= Zhu Zhaoxiang =

Chinese engineer

Zhu Zhaoxiang (朱兆祥; 1921 – 28 November 2011), also known as Zhao-xiang Zhu, was a Chinese engineer, educator and a pioneer of explosive mechanics in China. He was the first President of Ningbo University.

==Biography==
On February 4, 1921, Zhu was born in Zhenhai County (current Zhenhai District), Ningbo, Zhejiang Province. Both his father and grandfather were fishermen. In 1949, Zhu graduated from the Department of Civil Engineering, Zhejiang University. In the early 1940s, Zhu joined the Chinese Communist Party (CCP). From 1944 to 1949, Zhu was a lecturer and assistant in the Department of Civil Engineering, Zhejiang University.

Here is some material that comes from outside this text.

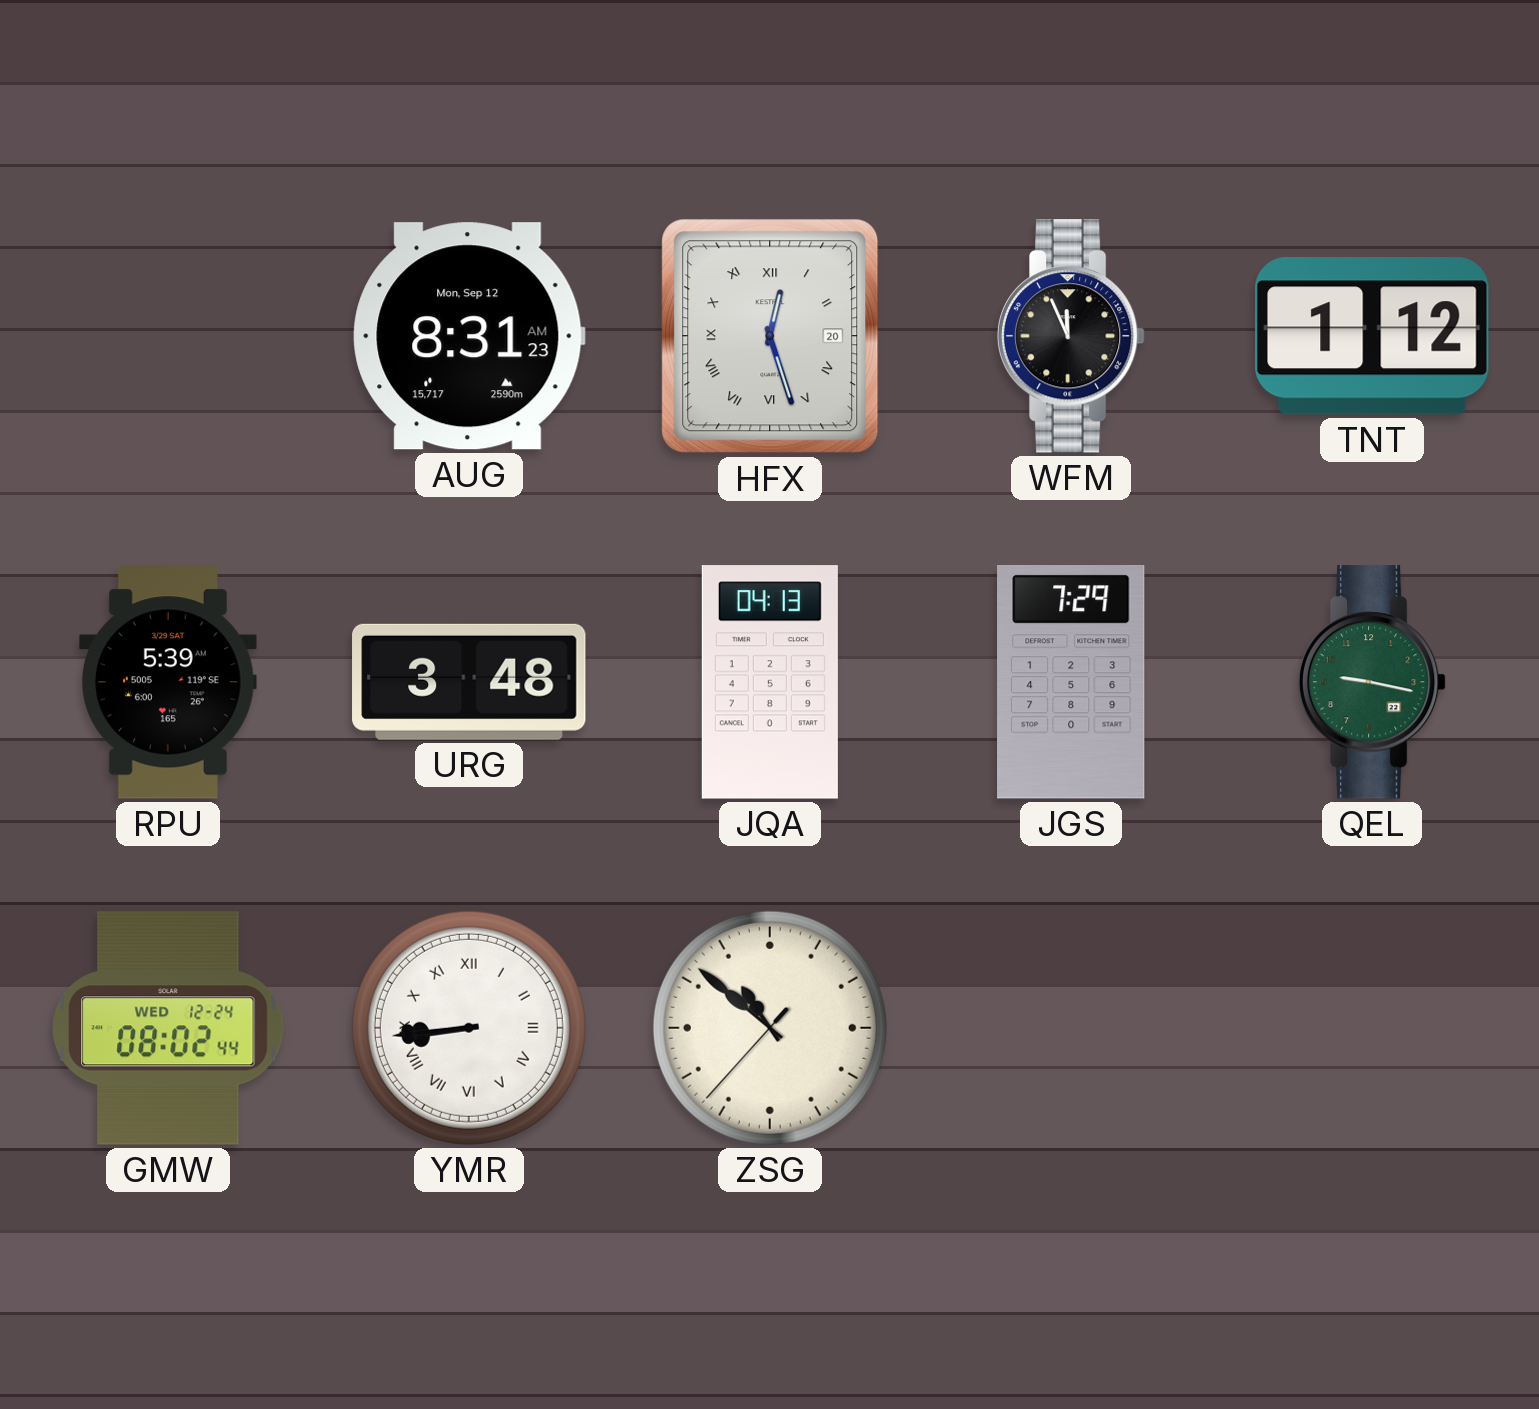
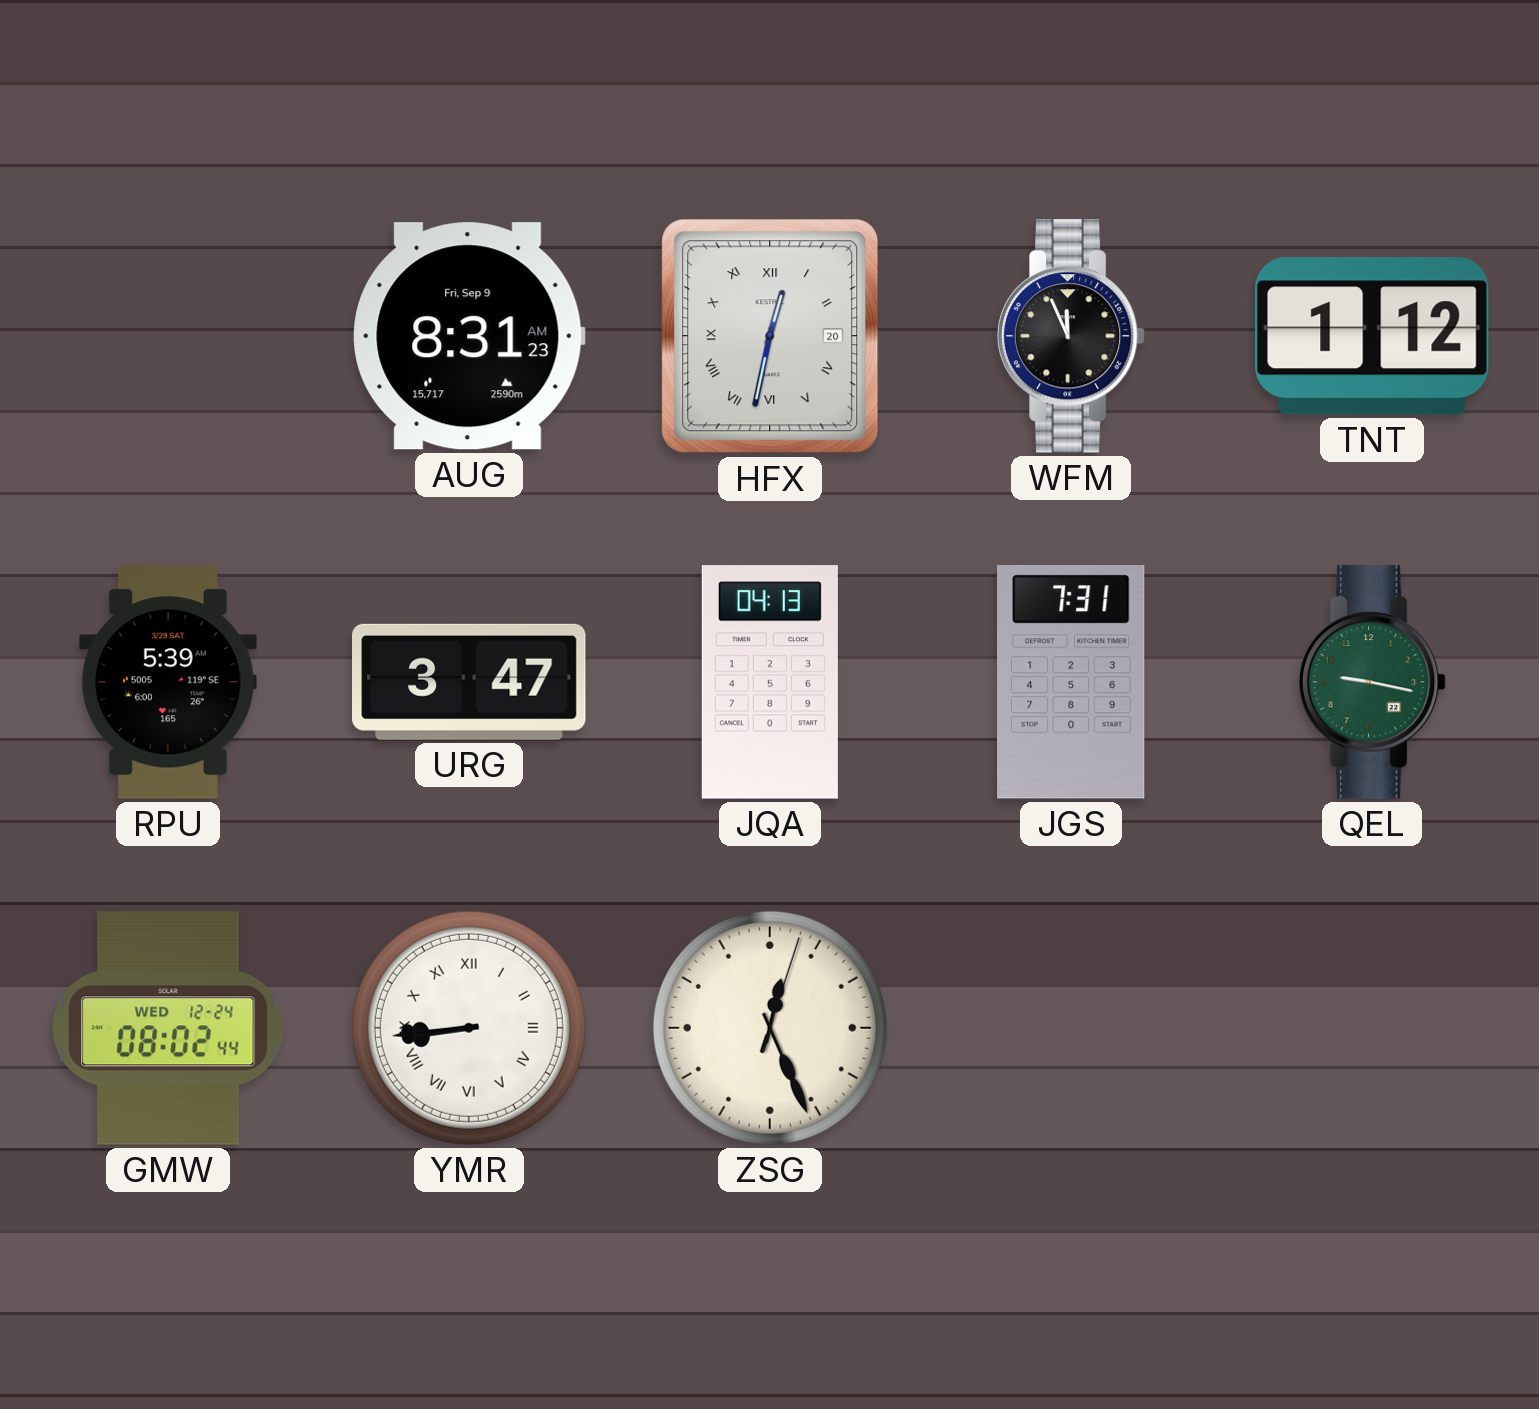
AUG date: Mon, Sep 12 -> Fri, Sep 9
HFX: 12:27 -> 12:32
URG: 3:48 -> 3:47
JGS: 7:29 -> 7:31
ZSG: 10:51 -> 12:26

In 1957, because of his right-wing political views and statements, Zhu was expelled from the CCP. Zhu was reaccepted and rejoined the party in the Deng Xiaoping era. From 1959 to 1988, Zhu taught mechanics at the University of Science and Technology of China (USTC); he was a lecturer, associate professor, professor, and the leader of explosive mechanics research at USTC, in chronological order. From 1985 to 1988, Zhu served as the first President of Ningbo University. Since 1989, Zhu continued his position at the Institute of Mechanics, Chinese Academy of Sciences as a senior researcher.